Prologue
STEPHANIE
Two years ago…
Song- Infinite Baths, Sleep Token
No matter how many lives I save, I’m constantly haunted by the parts of myself I lost to get here. Lost isn’t even the right word. They were ripped away from me.
I’ve always been proud of my achievements, like they validated my pain. I let themhurt me so I could be successful in my dream job.
And I was at peace with that. Until today, when the devil rested on my shoulder and whispered at me to kill a man on the operating table.
And for a split second, I thought about it. I wanted him dead, and I wanted to be the woman to kill him.
But I can’t. I’m well respected. I work with charities. I’m the second-best surgeon here, knocked off my top spot by the sudden appearance of an asshole by the name of Dr. Quinn.
As I go to take the syringe from my surgical gown to hide in my locker, the door creaks open. I freeze, the air shifting to ice cold.
And I know whose heavy footsteps they belong to.
“Good work today, Dr. Miller.” Finn’s deep Irish drawl makes the hairs on my arms stand on end.
“Thanks,” I whisper back in an attempt to hide my sadness.
I can never show that side of myself to Dr. Quinn.
Today’s operation hit me harder than anything before in my career. Coming face to face with a monster of my past.
“What’s the attitude about?” he asks, resting his back against the door with his arms crossed over his chest.
The only reason this patient is still alive is because Dr. Quinn was assessing me the entire time.
“Nothing. Long day,” I tell him, grabbing my jacket from my locker.
I’m not a monster for having these murderous thoughts. Am I?
I shake my head and stop in front of Finn. His huge, tatted biceps tense. He doesn’t move from the door.
“Can you move?” I can’t hide my irritation.
His jaw twitches, and his pale grey eyes lock on mine. There’s something sinister behind them.
It’d be easier to despise his existence if he wasn’t such a fantastic surgeon. It would be even easier if he wasn’t so damn attractive. Like he’s just walked off the page of a romance book, smothered in tattoos and a delicious accent.

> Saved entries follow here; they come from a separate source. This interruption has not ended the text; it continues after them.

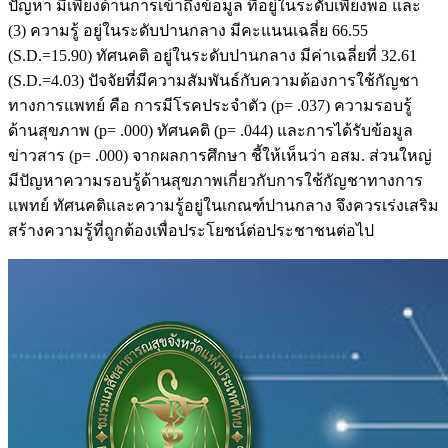
ปัญหา มีเพียงด้านการเข้าถึงข้อมูล ที่อยู่ในระดับเพียงพอ และ
(3) ความรู้ อยู่ในระดับปานกลาง มีคะแนนเฉลี่ย 66.55
(S.D.=15.90) ทัศนคติ อยู่ในระดับปานกลาง มีค่าเฉลี่ยที่ 32.61
(S.D.=4.03) ปัจจัยที่มีความสัมพันธ์กับความต้องการใช้กัญชา
ทางการแพทย์ คือ การมีโรคประจำตัว (p= .037) ความรอบรู้
ด้านสุขภาพ (p= .000) ทัศนคติ (p= .044) และการได้รับข้อมูล
ข่าวสาร (p= .000) จากผลการศึกษา ชี้ให้เห็นว่า อสม. ส่วนใหญ่
มีปัญหาความรอบรู้ด้านสุขภาพเกี่ยวกับการใช้กัญชาทางการ
แพทย์ ทัศนคติและความรู้อยู่ในเกณฑ์ปานกลาง จึงควรเร่งเสริม
สร้างความรู้ที่ถูกต้องเพื่อประโยชน์ต่อประชาชนต่อไป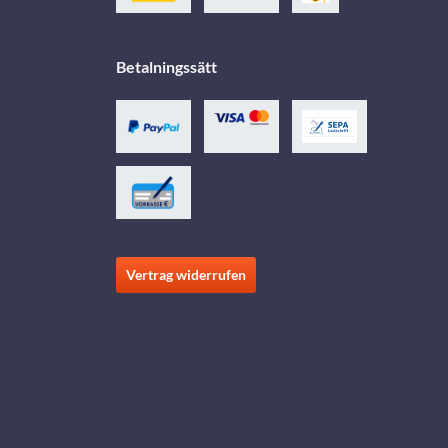
Betalningssätt
Vertrag widerrufen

“Are you going to tell me why you’re so damn snappy with me all the time?” he asks, his eyebrow arching.
I huff. I’m fighting a moral dilemma right now. I wanted to kill a man. Not a man—an abuser.
“Because I don’t like you, Dr. Quinn,” I tell him matter-of-factly.
He snickers.
“But I respect your talent. And the fact you now basically own this hospital, and my career is in your hands.” I fake a smile.
He won’t fire me. Because this department is in shambles other than me and Dr. Quinn.
He shrugs, like he’s completely unaffected by my statement. He slowly pushes himself off the door and moves out of my way.